コメント
1件
これは俺がバーで働いてた時の話。
店長の顔が半分だけ笑ってる。恐らく顔面麻痺というやつだ。センシティブな事だから、気にはなっていたけど聞くに聞けなかった。周りのスタッフも聞いた事は無かったらしい。
そんなある日。閉店後にスタッフ達で飲んでから帰ろうとなった。
勿論、その場には店長もいて、俺はついに顔について触れたのだ。
店長はお酒が結構入ってて、みんなを怖がらせちゃうから話したくなかったけどと前置きし、話してくれた。
店長が高校生の時に、その事件は起きた。昼間のバイトから帰る道中。彼女と笑いながら電話をしていたそうだ。
すると、目の前に何かが落ちてきた。
それはグシャっと鈍い音を出すと同時に、液体が顔半分にかかったという。
飛び降り自殺の落下地点に遭遇したのだ。
あまりのショックな出来事に、笑いながら電話をしてた、その時の笑顔が、返り血を浴びた顔半分だけ、顔面麻痺して残ったという。

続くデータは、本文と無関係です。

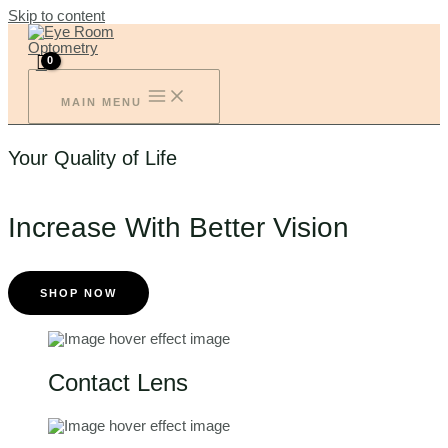
Skip to content
MAIN MENU
Your Quality of Life
Increase With Better Vision
SHOP NOW
Contact Lens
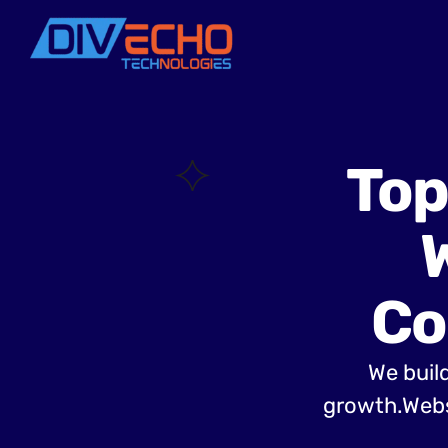
Top
Co
We build
growth.Websi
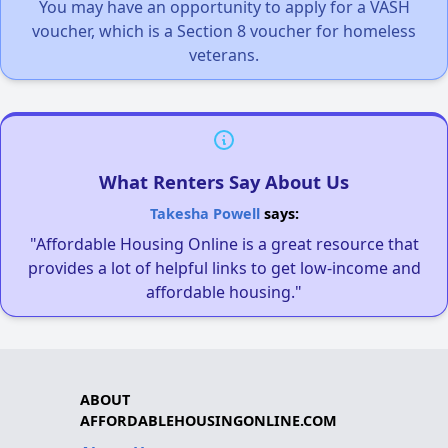
You may have an opportunity to apply for a VASH
voucher, which is a Section 8 voucher for homeless
veterans.
What Renters Say About Us
Takesha Powell
says:
"Affordable Housing Online is a great resource that
provides a lot of helpful links to get low-income and
affordable housing."
ABOUT
AFFORDABLEHOUSINGONLINE.COM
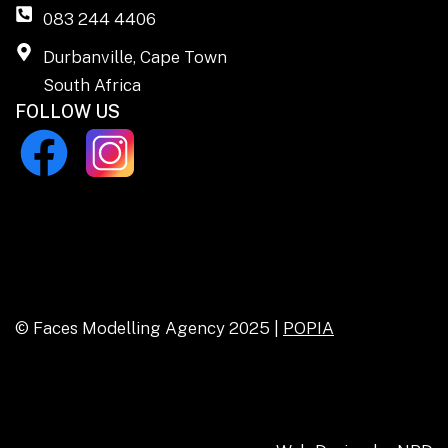
083 244 4406
Durbanville, Cape Town
South Africa
FOLLOW US
© Faces Modelling Agency 2025 |
POPIA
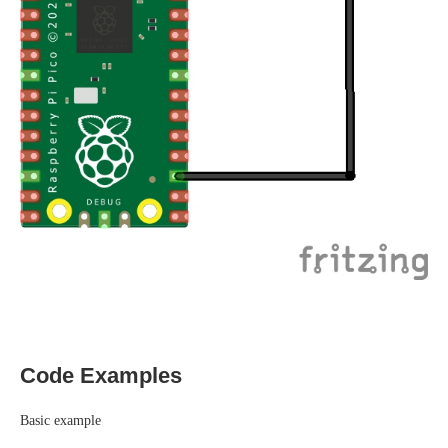
Code Examples
Basic example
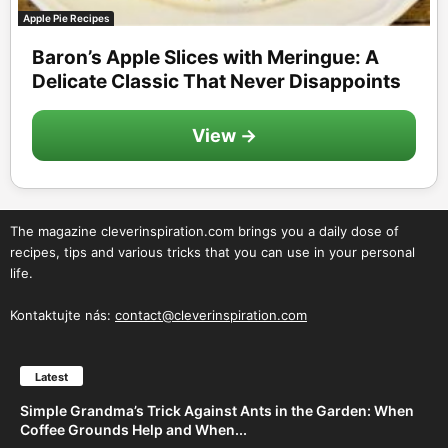
Apple Pie Recipes
Baron’s Apple Slices with Meringue: A
Delicate Classic That Never Disappoints
View →
The magazine cleverinspiration.com brings you a daily dose of
recipes, tips and various tricks that you can use in your personal
life.
Kontaktujte nás:
contact@cleverinspiration.com
Latest
Simple Grandma’s Trick Against Ants in the Garden: When
Coffee Grounds Help and When...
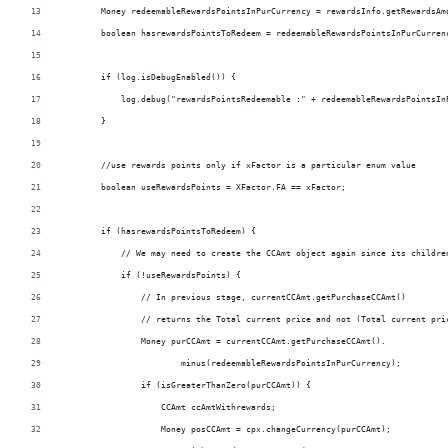
        Money redeemableRewardsPointsInPurCurrency = rewardsInfo.getRewardsAm
        boolean hasrewardsPointsToRedeem = redeemableRewardsPointsInPurCurren
        if (log.isDebugEnabled()) {
            log.debug("rewardsPointsRedeemable :" + redeemableRewardsPointsIn
        }
        //use rewards points only if xFactor is a particular enum value
        boolean useRewardsPoints = XFactor.FA == xFactor;
        if (hasrewardsPointsToRedeem) {
            // We may need to create the CCAmt object again since its childre
            if (!useRewardsPoints) {
                // In previous stage, currentCCAmt.getPurchaseCCAmt()
                // returns the Total current price and not (Total current pri
                Money purCCAmt = currentCCAmt.getPurchaseCCAmt().
                        minus(redeemableRewardsPointsInPurCurrency);
                if (isGreaterThanZero(purCCAmt)) {
                    CCAmt ccAmtWithrewards;
                    Money posCCAmt = cpx.changeCurrency(purCCAmt);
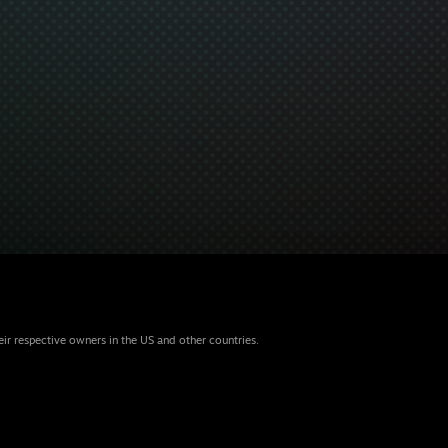
eir respective owners in the US and other countries.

__怖すぎる。あまりの恐ろしい話に場は凍りつき、お酒でテンションが上がってる店長を尻目に女子達は早々に帰って行った。
残ってる俺を含めた、数名の野郎共ですら、言葉数が減っていた。
「ありゃあ、しらけちゃったなぁ。嘘なんだけどなぁ。」
いや、嘘かーーい!
なんだか、ホッとした。
でも、次の言葉でまた凍りついた。
「うん、怖がらせないように、話改変したー」
え?
「おれ、当時彼女いなくて、電話なんかしてないんだよね」
「飛び降りてきた人、女の人なんだけどさ。地面と衝突する寸前、目があったの。昼間だったし、顔もハッキリ分かってさ。うん。笑ってたんだよねー、ニッコリさ。
その時の女の笑顔が、返り血を浴びた顔半分にこびり付いて取れないんだよ。
血はとれても、顔は戻らないんだよ。」
そう言って笑った、店長の顔半分の笑顔は、確かに別人の笑顔だった。